(Stored entries)
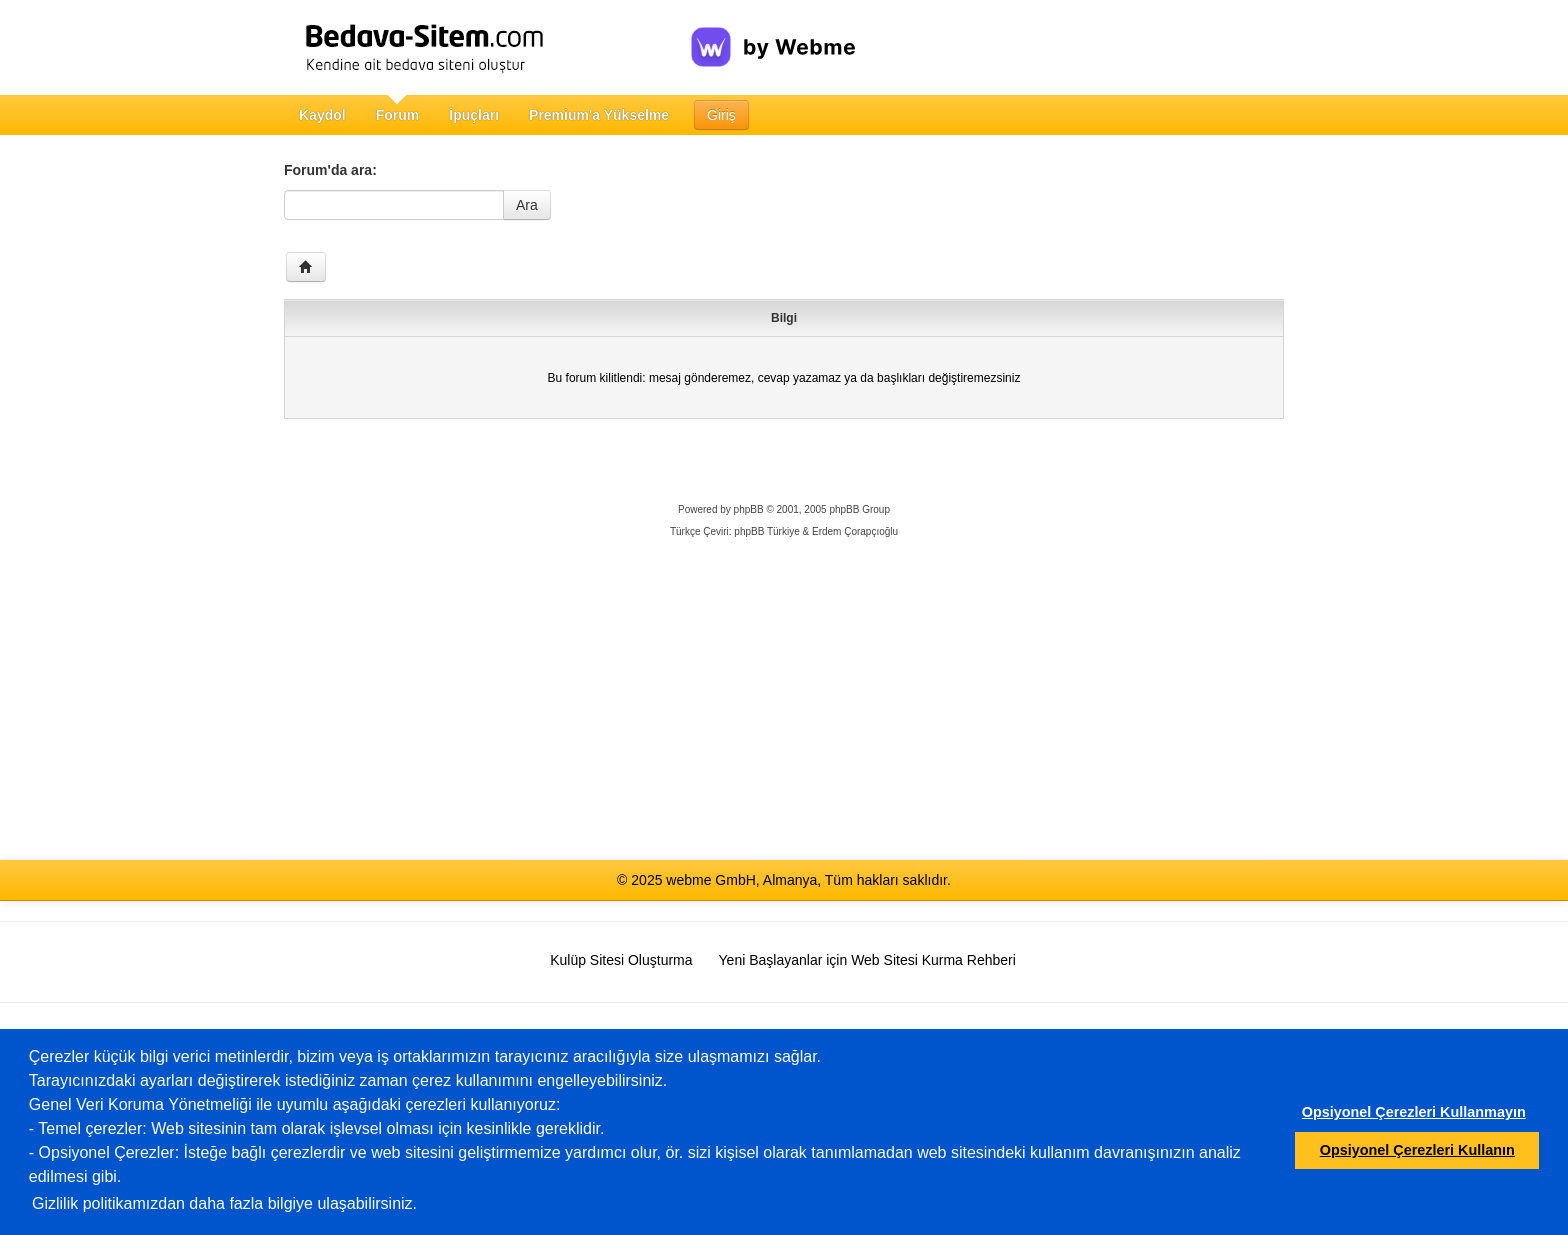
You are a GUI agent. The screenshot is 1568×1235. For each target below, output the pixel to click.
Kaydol (322, 115)
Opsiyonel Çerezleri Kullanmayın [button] (1414, 1112)
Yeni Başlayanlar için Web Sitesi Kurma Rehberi (867, 960)
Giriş (721, 115)
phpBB (749, 509)
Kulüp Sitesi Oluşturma (621, 960)
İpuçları (474, 115)
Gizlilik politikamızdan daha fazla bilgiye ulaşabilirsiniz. (224, 1203)
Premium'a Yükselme (599, 115)
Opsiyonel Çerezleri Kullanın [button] (1417, 1150)
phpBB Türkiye (766, 531)
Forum (398, 115)
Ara (527, 205)
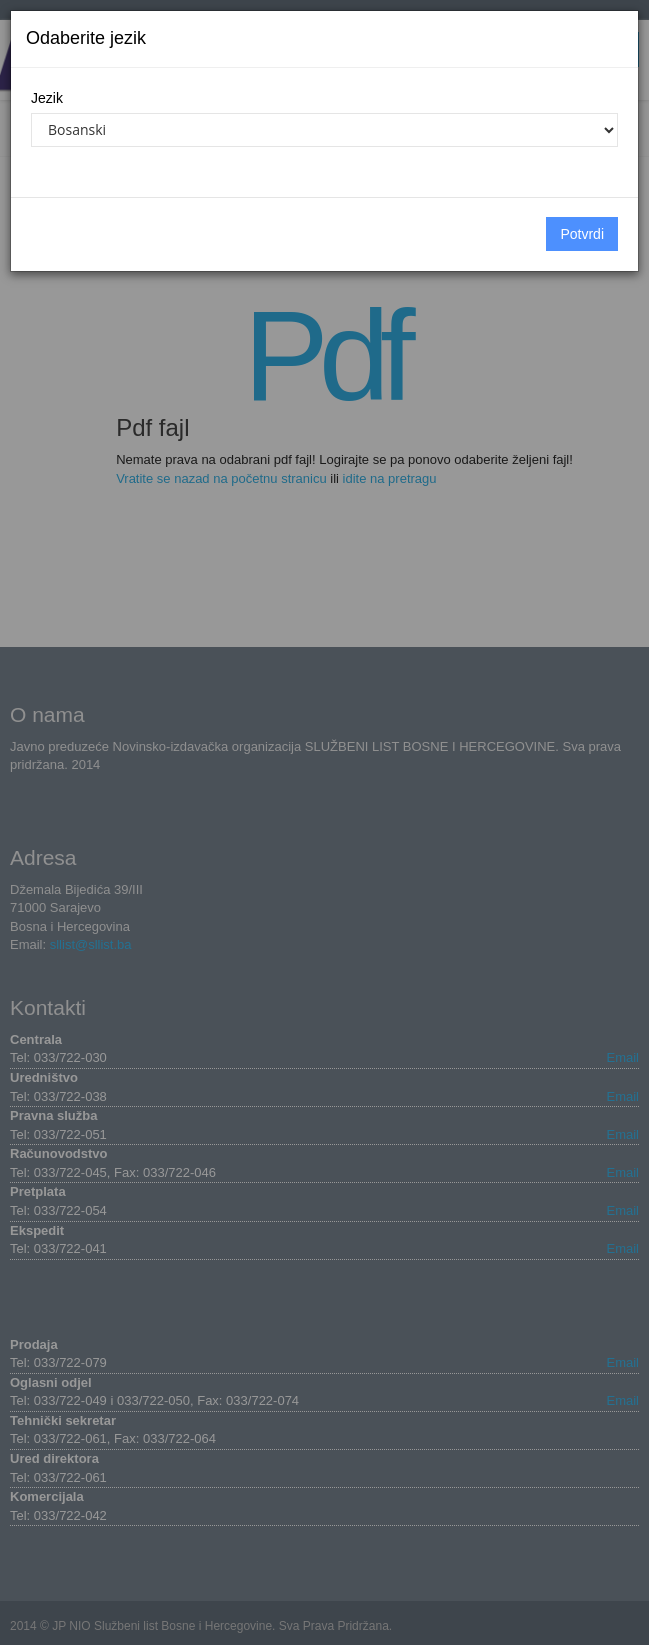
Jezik (47, 98)
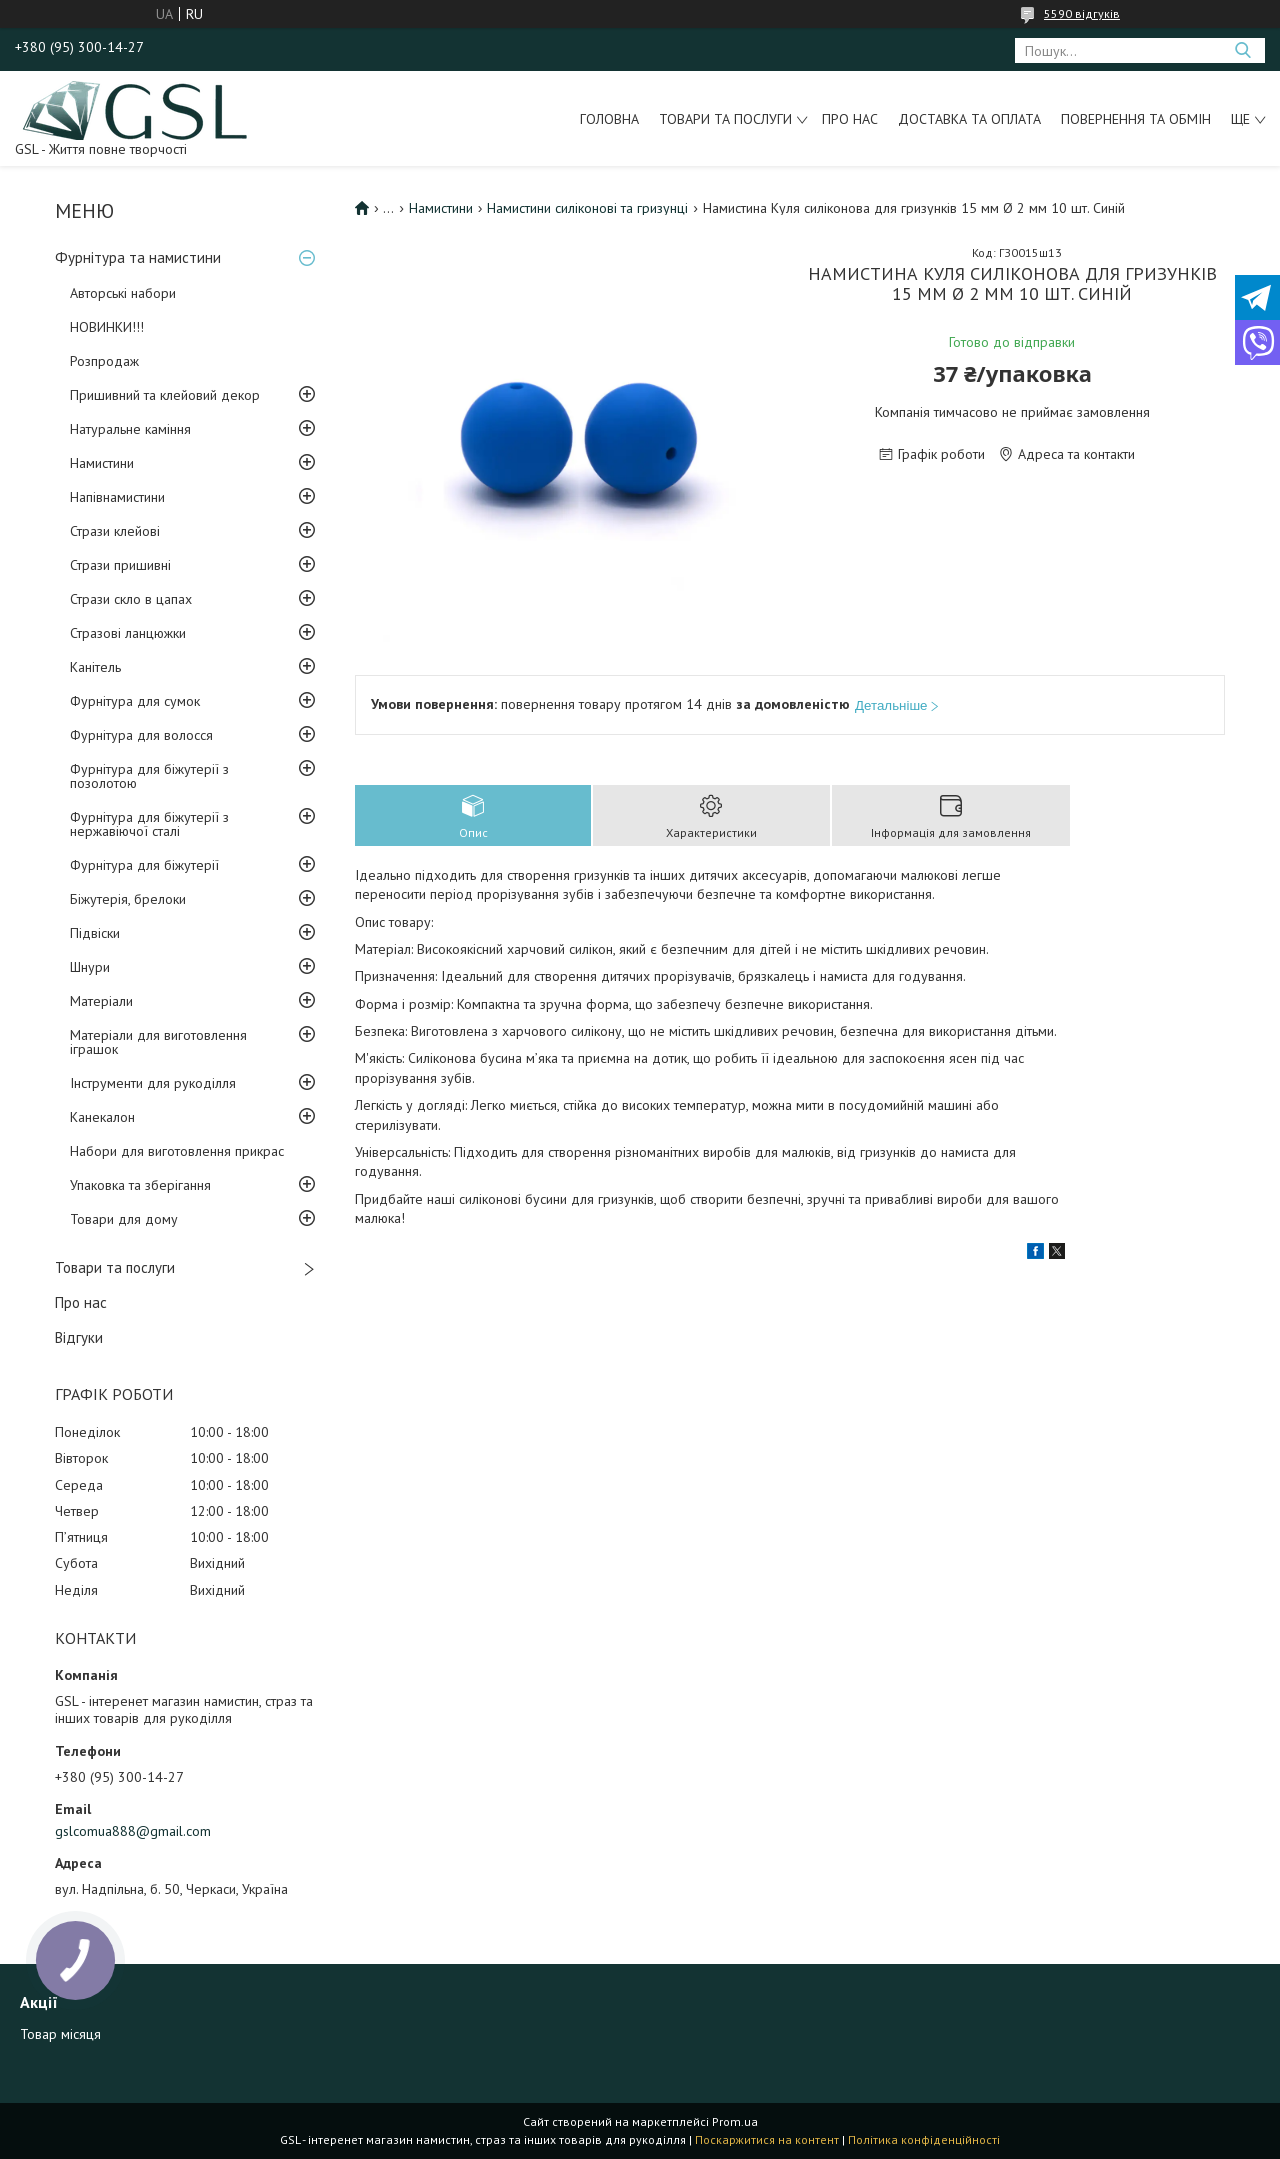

Exercise description | Of the lines in the data, report each one containing the string "button".

Written answer |
Opsiyonel Çerezleri Kullanmayın [button] (1414, 1112)
Opsiyonel Çerezleri Kullanın [button] (1417, 1150)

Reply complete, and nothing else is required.